Of course, I’m in full agreement. And, to turn things around, I think an added unhealthy side effect of our professed hostility to the idea of “better living through chemistry” is that it pushes us to pathologize a lot of ordinary human experience. Because, of course, we’re all tantalized by the prospect of pills that might give us better concentration, peace of mind, relief from mental anguish, or superheroic erections. But you’re not supposed use drugs if you’re “healthy” and just want to feel or perform better in some way. Maybe that sounds too much like recreational drug use, or maybe it’s too evocative of some sci-fi dystopia or other. But our unwillingness to be forthright about what we want makes us more willing to squeeze more and more ordinary human traits under the rubric of this syndrome or that disorder. (Not, to be clear, that the conditions are bogus or manufactured, but that they have inherently fuzzy boundaries.)
If this were just a convenient end-run around a pointless restriction, it wouldn’t worry me.
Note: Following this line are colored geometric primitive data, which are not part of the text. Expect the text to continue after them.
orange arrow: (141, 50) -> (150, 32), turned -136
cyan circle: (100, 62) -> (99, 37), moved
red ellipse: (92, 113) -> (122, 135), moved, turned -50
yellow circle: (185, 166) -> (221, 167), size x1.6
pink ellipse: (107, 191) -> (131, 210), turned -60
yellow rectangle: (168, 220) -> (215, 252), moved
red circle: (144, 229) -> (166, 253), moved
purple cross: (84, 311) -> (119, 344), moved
But it’s a bit more troubling if, compelled to redescribe enhancement as treatment, people actually begin thinking in clinical terms about ever broader swaths of human experience. We might then come to see ourselves as a population widely afflicted by diseases requiring treatment rather than one whose members are choosing to improve their normal experience in various ways. And when others are involved, which way we tend to conceptualize things may affect what we regard as ethical. Drugging your rebellious child just to make him more compliant is repugnant, but treating his oppositional defiant disorder only responsible parenting.
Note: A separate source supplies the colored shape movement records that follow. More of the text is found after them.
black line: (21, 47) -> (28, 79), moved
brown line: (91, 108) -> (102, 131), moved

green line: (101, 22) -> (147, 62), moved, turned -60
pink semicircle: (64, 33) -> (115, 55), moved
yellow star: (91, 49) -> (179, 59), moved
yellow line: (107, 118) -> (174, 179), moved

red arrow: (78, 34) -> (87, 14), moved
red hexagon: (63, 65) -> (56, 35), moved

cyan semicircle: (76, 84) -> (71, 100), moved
Probably some of this is a sort of residual Cartesianism about minds. We’re uneasy about the extent to which chemicals can dramatically reshape the chemical brains that constitute our chemical selves. The language of “disease” externalizes the aspects of ourselves and others we don’t like, makes them alien invaders, like some virus or bacterium. Changing our brain chemistry is seen as “freeing” the true self from the alien. Admitting that this is a phantom, that there’s no such thing as a “true self” over and apart from the one constituted from particular brain configurations at particular times, would be the first step toward making more honest choices as our power over those brain states expands.